═════ The data

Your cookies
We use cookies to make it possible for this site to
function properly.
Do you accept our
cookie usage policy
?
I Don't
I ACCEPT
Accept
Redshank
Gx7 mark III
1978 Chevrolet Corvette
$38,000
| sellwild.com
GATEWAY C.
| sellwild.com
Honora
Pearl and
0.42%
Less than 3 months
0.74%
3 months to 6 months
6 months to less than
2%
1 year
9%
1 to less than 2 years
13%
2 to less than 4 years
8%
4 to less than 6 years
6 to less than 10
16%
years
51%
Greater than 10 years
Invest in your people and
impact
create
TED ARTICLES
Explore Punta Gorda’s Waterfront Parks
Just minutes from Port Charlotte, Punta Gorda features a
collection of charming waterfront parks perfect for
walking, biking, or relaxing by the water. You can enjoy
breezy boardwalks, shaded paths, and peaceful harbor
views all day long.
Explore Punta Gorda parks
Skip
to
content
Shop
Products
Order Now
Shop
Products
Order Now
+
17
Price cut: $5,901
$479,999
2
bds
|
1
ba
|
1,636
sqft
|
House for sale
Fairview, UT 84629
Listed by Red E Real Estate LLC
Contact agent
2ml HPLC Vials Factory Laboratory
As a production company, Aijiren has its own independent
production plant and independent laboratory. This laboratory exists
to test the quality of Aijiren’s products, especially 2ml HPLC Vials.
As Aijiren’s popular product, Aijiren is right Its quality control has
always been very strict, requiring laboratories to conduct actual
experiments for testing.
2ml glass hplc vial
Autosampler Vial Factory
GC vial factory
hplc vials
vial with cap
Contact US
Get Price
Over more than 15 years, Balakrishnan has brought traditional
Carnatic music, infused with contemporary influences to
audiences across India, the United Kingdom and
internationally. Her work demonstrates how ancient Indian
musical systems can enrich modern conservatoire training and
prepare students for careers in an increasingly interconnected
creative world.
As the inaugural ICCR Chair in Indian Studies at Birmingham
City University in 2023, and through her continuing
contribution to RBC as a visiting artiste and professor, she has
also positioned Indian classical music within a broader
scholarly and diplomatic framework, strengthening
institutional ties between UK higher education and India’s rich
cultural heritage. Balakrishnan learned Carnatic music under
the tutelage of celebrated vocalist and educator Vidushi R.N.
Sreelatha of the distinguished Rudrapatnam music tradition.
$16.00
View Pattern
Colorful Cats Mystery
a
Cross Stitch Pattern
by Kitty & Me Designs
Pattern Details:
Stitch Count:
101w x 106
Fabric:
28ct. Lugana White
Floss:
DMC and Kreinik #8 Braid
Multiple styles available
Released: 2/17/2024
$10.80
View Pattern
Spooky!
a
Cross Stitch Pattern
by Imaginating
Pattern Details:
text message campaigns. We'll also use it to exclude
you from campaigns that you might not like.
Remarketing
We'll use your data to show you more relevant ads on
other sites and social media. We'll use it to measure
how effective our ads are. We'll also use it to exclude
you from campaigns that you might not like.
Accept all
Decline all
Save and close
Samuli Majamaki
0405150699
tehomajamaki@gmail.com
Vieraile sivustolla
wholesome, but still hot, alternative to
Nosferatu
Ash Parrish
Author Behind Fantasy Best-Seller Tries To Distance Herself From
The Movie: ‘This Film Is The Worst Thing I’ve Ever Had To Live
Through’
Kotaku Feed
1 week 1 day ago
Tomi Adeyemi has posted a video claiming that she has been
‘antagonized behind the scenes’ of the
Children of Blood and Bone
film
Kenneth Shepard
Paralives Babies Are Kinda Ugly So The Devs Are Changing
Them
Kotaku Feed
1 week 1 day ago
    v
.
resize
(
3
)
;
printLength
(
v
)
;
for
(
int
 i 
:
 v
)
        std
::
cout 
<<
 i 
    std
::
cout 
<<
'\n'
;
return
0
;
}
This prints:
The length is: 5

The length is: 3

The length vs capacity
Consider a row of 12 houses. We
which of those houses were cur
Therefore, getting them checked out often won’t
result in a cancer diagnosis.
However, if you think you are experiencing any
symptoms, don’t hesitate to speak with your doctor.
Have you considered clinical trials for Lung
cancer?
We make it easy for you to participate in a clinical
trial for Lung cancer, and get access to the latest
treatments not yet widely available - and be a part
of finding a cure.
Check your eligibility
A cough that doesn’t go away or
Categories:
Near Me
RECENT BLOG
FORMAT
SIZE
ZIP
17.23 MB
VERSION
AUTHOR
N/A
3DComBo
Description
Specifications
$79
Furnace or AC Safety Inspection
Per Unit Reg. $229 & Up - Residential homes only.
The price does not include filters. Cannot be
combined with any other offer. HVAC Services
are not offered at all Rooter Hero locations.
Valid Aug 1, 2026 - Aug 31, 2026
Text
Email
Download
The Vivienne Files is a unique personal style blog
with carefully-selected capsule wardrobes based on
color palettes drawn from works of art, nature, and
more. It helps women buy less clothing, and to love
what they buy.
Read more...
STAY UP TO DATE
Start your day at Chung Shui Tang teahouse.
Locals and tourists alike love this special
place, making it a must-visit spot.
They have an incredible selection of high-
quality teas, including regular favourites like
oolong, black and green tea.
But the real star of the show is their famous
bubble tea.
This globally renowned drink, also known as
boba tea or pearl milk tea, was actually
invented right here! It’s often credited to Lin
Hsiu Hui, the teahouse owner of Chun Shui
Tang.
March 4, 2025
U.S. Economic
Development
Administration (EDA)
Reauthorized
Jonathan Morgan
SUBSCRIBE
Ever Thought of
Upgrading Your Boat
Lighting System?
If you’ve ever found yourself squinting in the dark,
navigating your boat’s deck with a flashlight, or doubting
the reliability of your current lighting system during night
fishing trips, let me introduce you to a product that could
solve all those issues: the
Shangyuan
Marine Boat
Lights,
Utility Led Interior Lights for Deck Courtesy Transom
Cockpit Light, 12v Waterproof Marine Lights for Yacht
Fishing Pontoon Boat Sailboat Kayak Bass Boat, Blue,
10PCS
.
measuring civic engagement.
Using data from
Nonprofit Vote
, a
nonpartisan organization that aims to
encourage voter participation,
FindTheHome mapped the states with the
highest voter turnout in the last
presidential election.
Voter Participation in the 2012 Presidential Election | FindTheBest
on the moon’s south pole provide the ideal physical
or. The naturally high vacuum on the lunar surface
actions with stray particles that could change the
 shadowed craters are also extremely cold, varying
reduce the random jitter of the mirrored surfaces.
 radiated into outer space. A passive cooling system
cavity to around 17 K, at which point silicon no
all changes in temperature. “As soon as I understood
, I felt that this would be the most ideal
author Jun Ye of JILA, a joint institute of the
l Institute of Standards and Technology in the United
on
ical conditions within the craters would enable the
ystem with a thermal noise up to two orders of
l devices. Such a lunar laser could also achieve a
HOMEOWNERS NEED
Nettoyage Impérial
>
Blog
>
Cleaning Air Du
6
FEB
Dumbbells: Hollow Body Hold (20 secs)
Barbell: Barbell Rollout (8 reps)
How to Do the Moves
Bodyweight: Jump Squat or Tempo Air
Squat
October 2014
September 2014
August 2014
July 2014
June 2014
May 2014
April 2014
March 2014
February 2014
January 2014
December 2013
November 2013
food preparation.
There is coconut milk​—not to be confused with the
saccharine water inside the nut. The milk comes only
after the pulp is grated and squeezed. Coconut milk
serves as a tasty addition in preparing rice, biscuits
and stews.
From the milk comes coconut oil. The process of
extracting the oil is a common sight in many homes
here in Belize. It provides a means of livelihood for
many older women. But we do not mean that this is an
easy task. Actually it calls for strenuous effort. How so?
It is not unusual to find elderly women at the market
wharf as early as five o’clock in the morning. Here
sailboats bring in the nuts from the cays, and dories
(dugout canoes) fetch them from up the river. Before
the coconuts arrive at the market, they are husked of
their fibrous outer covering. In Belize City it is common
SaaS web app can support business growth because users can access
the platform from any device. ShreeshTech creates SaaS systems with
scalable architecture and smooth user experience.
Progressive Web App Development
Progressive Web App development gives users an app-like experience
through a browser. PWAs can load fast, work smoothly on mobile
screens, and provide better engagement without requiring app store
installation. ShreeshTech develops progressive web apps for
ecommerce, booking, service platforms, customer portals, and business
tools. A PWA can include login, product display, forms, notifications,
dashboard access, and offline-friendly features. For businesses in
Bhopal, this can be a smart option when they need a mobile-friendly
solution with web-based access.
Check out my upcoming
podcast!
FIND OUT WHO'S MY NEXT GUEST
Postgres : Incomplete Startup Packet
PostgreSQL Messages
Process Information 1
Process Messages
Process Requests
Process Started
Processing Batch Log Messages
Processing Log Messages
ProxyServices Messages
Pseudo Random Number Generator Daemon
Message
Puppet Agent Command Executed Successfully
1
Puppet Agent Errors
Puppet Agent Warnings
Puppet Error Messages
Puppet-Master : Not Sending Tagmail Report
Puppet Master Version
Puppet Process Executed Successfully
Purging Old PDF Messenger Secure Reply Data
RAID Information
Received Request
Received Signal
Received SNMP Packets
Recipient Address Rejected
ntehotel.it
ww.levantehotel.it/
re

══════════

▸ **What you are asked to do**:
Exactly as written, repeat each line from the beginning of the data above to the line containing "production plant and", inclusive.

▸ **Solution to the exercise**:
Your cookies
We use cookies to make it possible for this site to
function properly.
Do you accept our
cookie usage policy
?
I Don't
I ACCEPT
Accept
Redshank
Gx7 mark III
1978 Chevrolet Corvette
$38,000
| sellwild.com
GATEWAY C.
| sellwild.com
Honora
Pearl and
0.42%
Less than 3 months
0.74%
3 months to 6 months
6 months to less than
2%
1 year
9%
1 to less than 2 years
13%
2 to less than 4 years
8%
4 to less than 6 years
6 to less than 10
16%
years
51%
Greater than 10 years
Invest in your people and
impact
create
TED ARTICLES
Explore Punta Gorda’s Waterfront Parks
Just minutes from Port Charlotte, Punta Gorda features a
collection of charming waterfront parks perfect for
walking, biking, or relaxing by the water. You can enjoy
breezy boardwalks, shaded paths, and peaceful harbor
views all day long.
Explore Punta Gorda parks
Skip
to
content
Shop
Products
Order Now
Shop
Products
Order Now
+
17
Price cut: $5,901
$479,999
2
bds
|
1
ba
|
1,636
sqft
|
House for sale
Fairview, UT 84629
Listed by Red E Real Estate LLC
Contact agent
2ml HPLC Vials Factory Laboratory
As a production company, Aijiren has its own independent
production plant and independent laboratory. This laboratory exists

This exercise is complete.